Les organisations informatiques, qu'elles soient client ou fournisseur, recherchent des candidats comprenant, et acceptant, ces enjeux. Elles ont besoin d'embarquer de nouveaux collaborateurs bien structurés par une orientation service. Mais pour assurer le recrutement de tels candidats, à la fois en quantité et en qualité, elles devraient être proactives et engagées à développer le cadre qui peut les produire !
En d'autres termes, nos organisations informatiques doivent changer drastiquement leur manière de trouver, attirer et embaucher leurs jeunes informaticiens. Elles doivent investir massivement dans le secteur de l'éducation, et le faire dès maintenant. Sinon, les filières informatiques vont sûrement continuer à décliner.
Les organisations informatiques doivent créer un marché de l'emploi attrayant pour les jeunes en déterminant leurs besoins en compétences et en technologies, mais aussi en montrant les carrières informatiques qu'elles proposent. On peut dire que ce n'est que marketing, mais mettre des ressources pour promouvoir les carrières, écoles et formations informatiques pourraient produire de bons résultats pour le recrutement futur. Et elles en ont grandement besoin, compte tenu de leurs difficultés de recrutement.

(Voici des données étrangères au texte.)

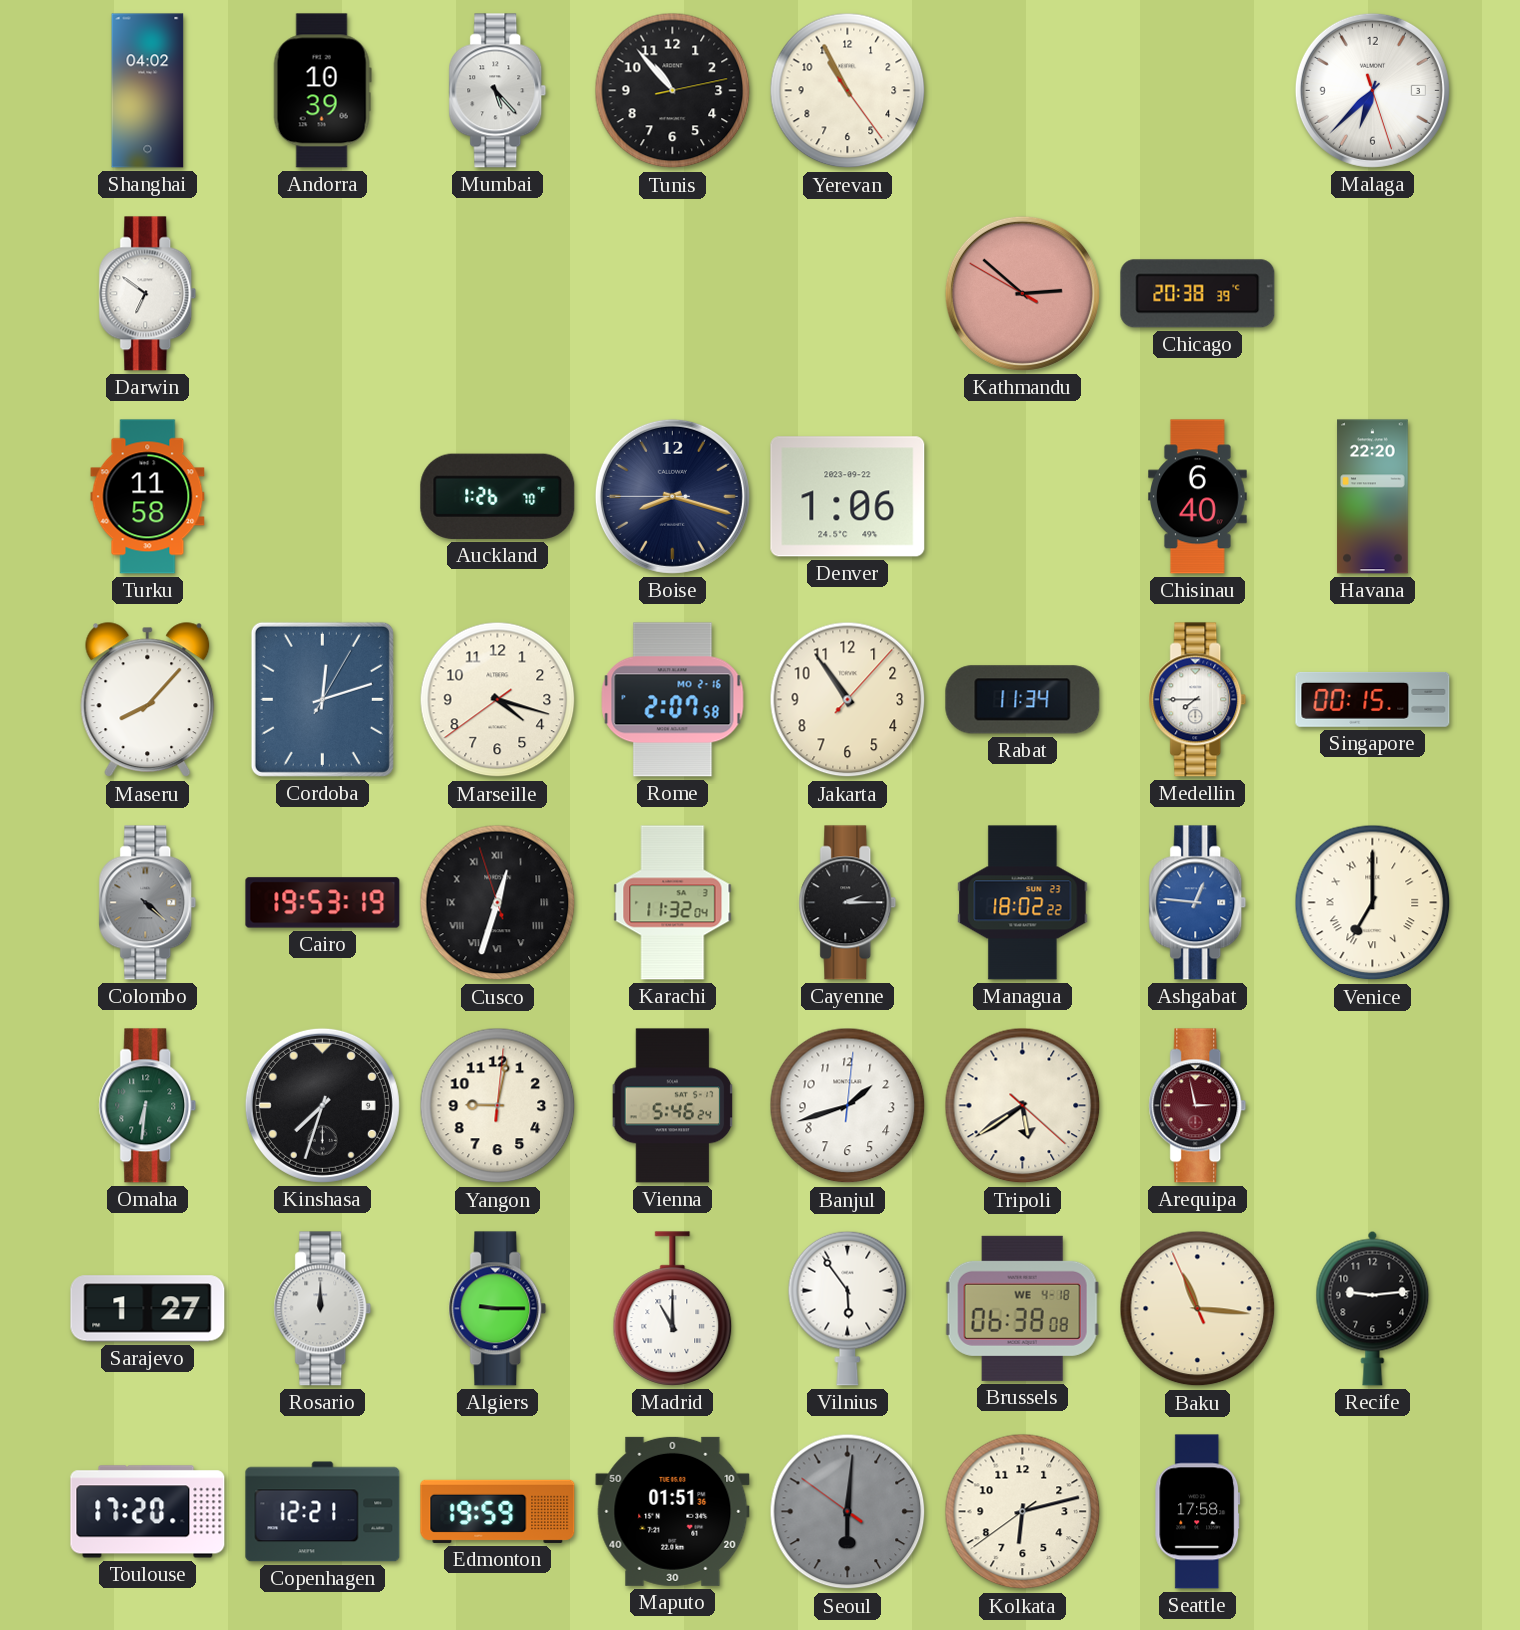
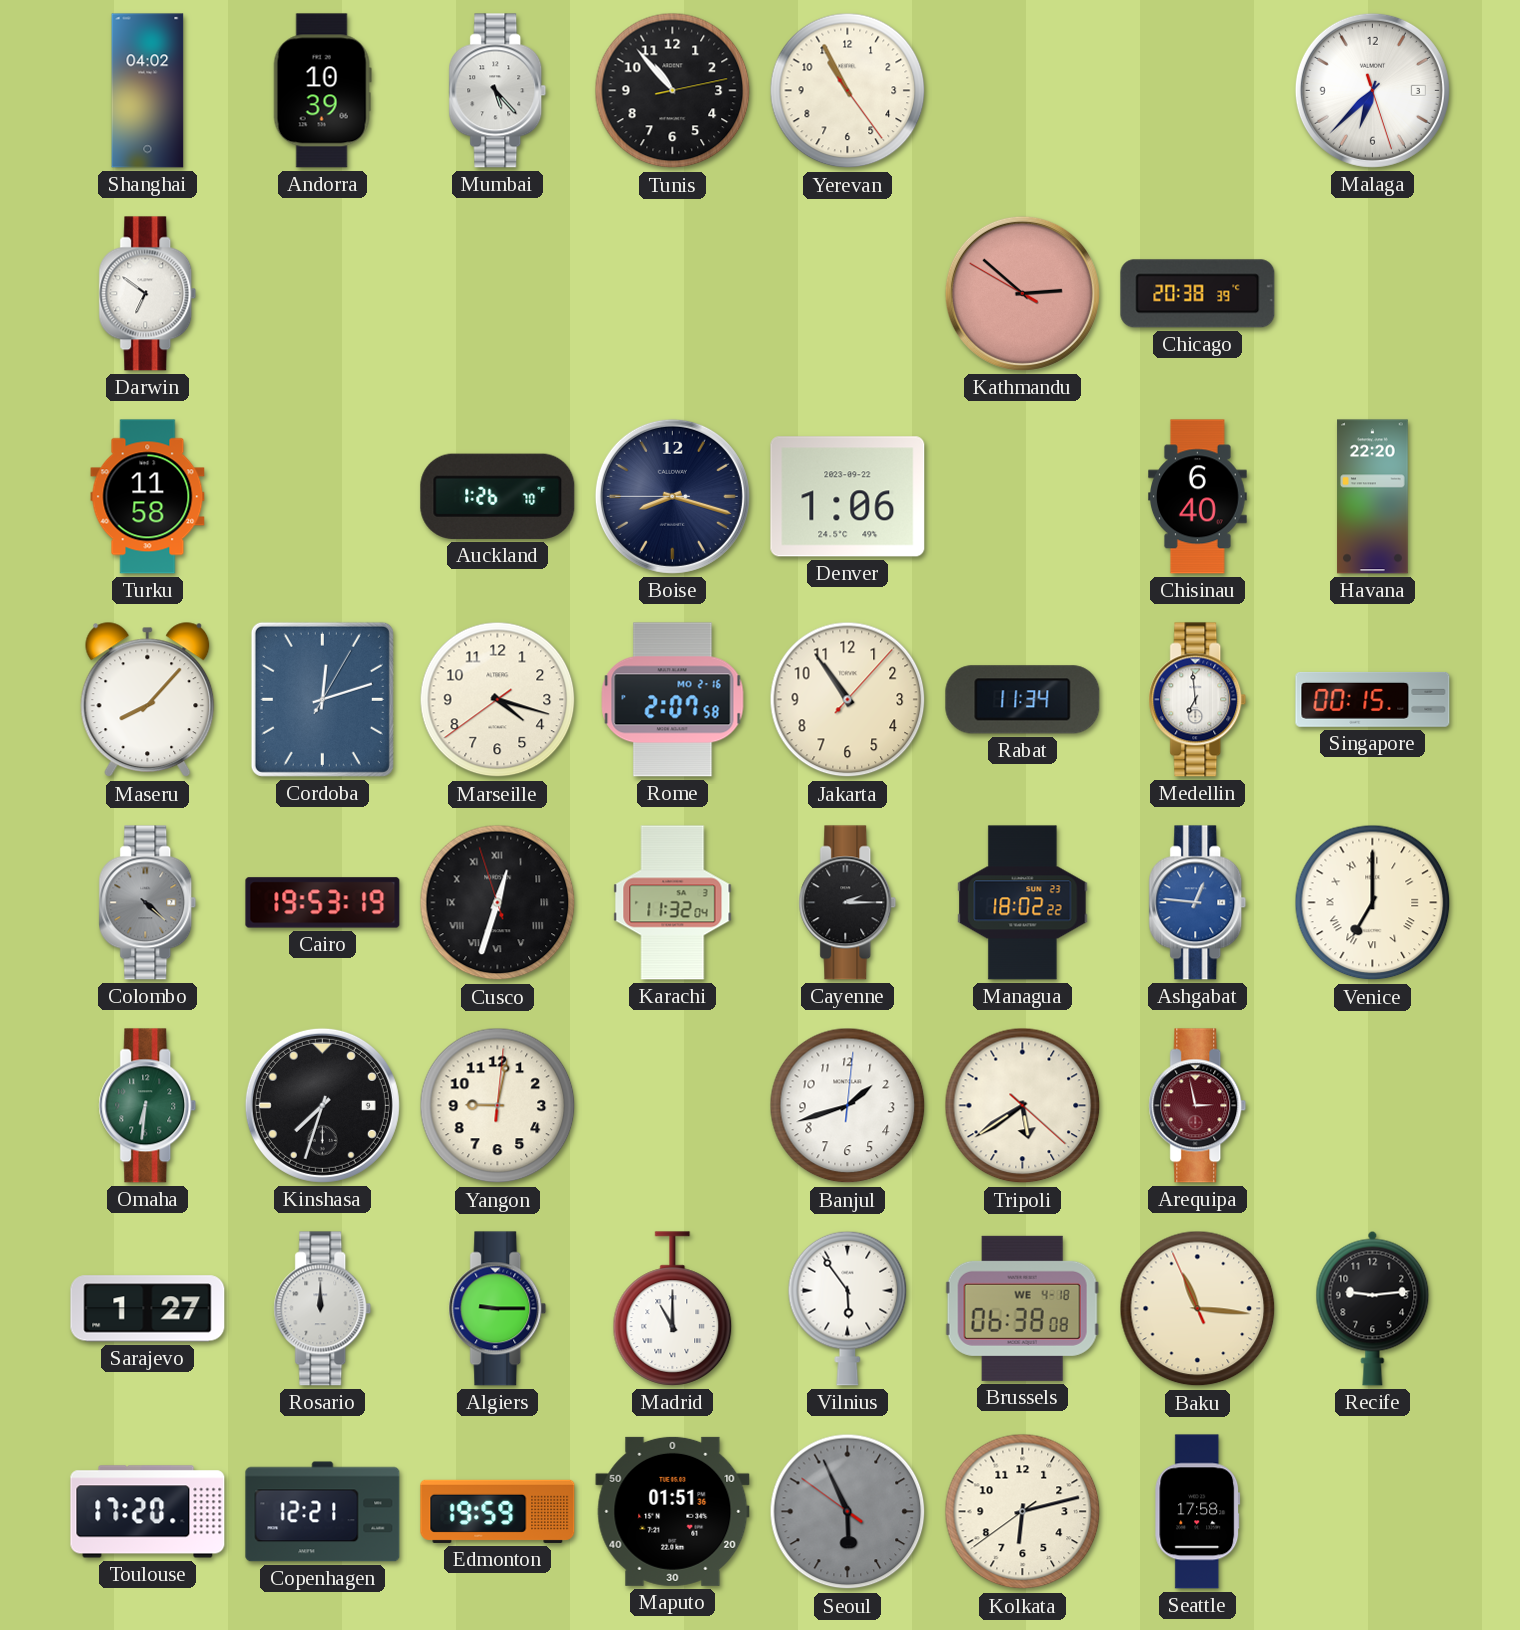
Medellin: 7:45 -> 6:59
Vienna: 5:46 -> none
Seoul: 6:00 -> 5:55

Les organisations informatiques doivent être associées le plus possible au système éducatif. En amont, elles doivent fournir leurs demandes et besoins à moyen terme. Elles doivent co-définir des parties du cursus éducatif ou, tout au moins, largement influencer les orientations et les catalogues de formation, en sélectionnant les technologies, méthodes et pratiques à couvrir. Cette implication doit aussi inclure certains cours planifiés, coordonnés et donnés par les entreprises. Vous ne trouverez pas de meilleure façon d'enseigner les bonnes pratiques qu'avec ceux qui les ont implémentées !
Enfin les organisations informatiques doivent elles-mêmes s'adapter, en offrant aux étudiants plus de postes en alternance et de stages, et en créant de véritables programmes d'intégration.

Note pour la version française.
Une version anglaise de cet article a paru dans ITP Europe Report fin 2006.
* Président de l'ISTASE (Ecole d'ingénieurs de l'Université Jean Monnet de Saint-Etienne) - Vice-Président du Club Mines Informatique
NDLR : L'article nous a été communiqué par l'auteur à Tunis, à l'occasion de sa participation aux conférences sur l'ITIL, le COBIT et le CMMI, organisé par AB Consulting du 29 au 1er décembre 2006.